Perhaps the most compelling reason to consider IP telephony-type applications is the future integration of applications with voice. Over the years, a significant amount of work has gone into computer telephony integration (CTI) in traditional PBXs. These systems began to offer application programming interfaces such as Telephony API (TAPI), Telephony Services API (TSAPI), and Java Telephony API (JTAPI). This work has resulted in advanced call center functions, including screen pops for agents and active call routing between call centers.

However, technologists believe that this is only the beginning. Integrated voice/data applications will revolutionize the way people use these systems. For example, Unified Messaging enables users to access voicemail, e-mail, and fax from one common server, using whatever media they choose. A user can retrieve voicemails on a PC (as .wav files) or, conversely, can retrieve written messages from a telephone utilizing text-to-speech capability in the system.
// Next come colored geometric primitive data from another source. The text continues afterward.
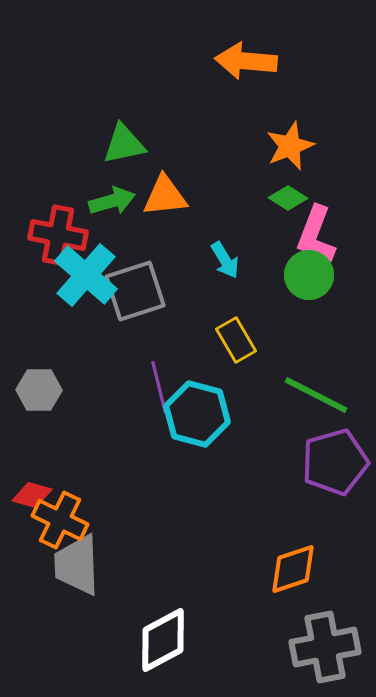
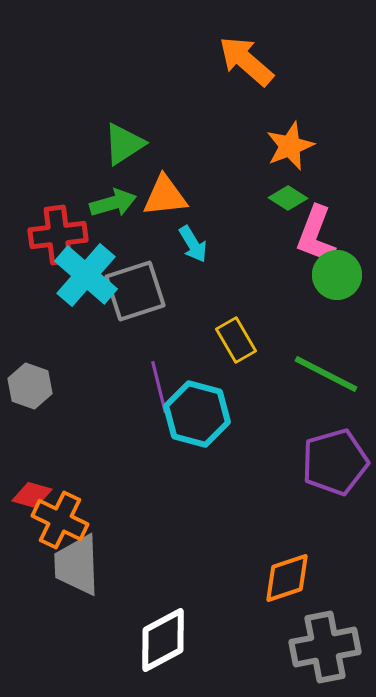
orange arrow: rotated 36 degrees clockwise
green triangle: rotated 21 degrees counterclockwise
green arrow: moved 1 px right, 2 px down
red cross: rotated 18 degrees counterclockwise
cyan arrow: moved 32 px left, 16 px up
green circle: moved 28 px right
gray hexagon: moved 9 px left, 4 px up; rotated 18 degrees clockwise
green line: moved 10 px right, 21 px up
orange diamond: moved 6 px left, 9 px down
Fundamental to all these examples is a rethinking about the way people access and use information. It will become possible for the receiver of a message to determine the media rather than the sender. In addition, integration with intelligent assistant-type software from various vendors will enable users to set up rules for management of all incoming calls. In the call center, complex business rules (for example, checking credit before accepting new orders) can be applied to all forms of incoming communications (voice, e-mail, and so on) uniformly. The final result will be not only cost savings, but also increased efficiency for organizations that can learn to leverage this technology.

Summary

This chapter has provided an overview of technologies and applications of integrated voice/data networking. Specific protocol and architectural definitions for voice over Frame Relay, voice over ATM, and voice over IP were provided. However, more importantly, emphasis was placed on the reasons why these technologies have become prevalent. These technologies support a range of applications with very real business benefits for users. These benefits include cost savings from applications such as toll bypass through total replacement of PBXs with VoIP technology. More importantly, new integrated applications can benefit from packet voice technologies.

Along with these technologies comes the pressure of deciding which one is appropriate for specific situations. The value of various solutions was reviewed, with Voice over ATM and Voice over Frame Relay shown as most appropriate for simple toll bypass and tandem switching; Voice over IP provides support for end-to-end voice applications to the desktop at the expense of greater complexity.

Review Questions

Q—What are the three main packet voice technologies?

A—Voice over Frame Relay, Voice over ATM, and Voice over IP are the three main packet voice technologies.

Q—How are packet voice technologies used to provide toll bypass cost savings?

A—Voice traffic between locations can be routed over a wide-area network with data instead of using long-distance carriers. Depending on distance and toll charges, cost savings can be substantial.

Q—What are the primary voice-signaling protocols?

A—These are H.323, Session Initiation Protocol (SIP), and Media Gateway Control Protocol (MGCP).

Q—Describe how peer-to-peer voice signaling protocols are different from client/server protocols.

A—Client/server signaling protocols depend upon a central call control entity to maintain the state of the endpoints. This model makes it easier to support advanced call features. Peer-to-peer protocols utilize smarter endpoints and do not require a central call control entity, so they scale better.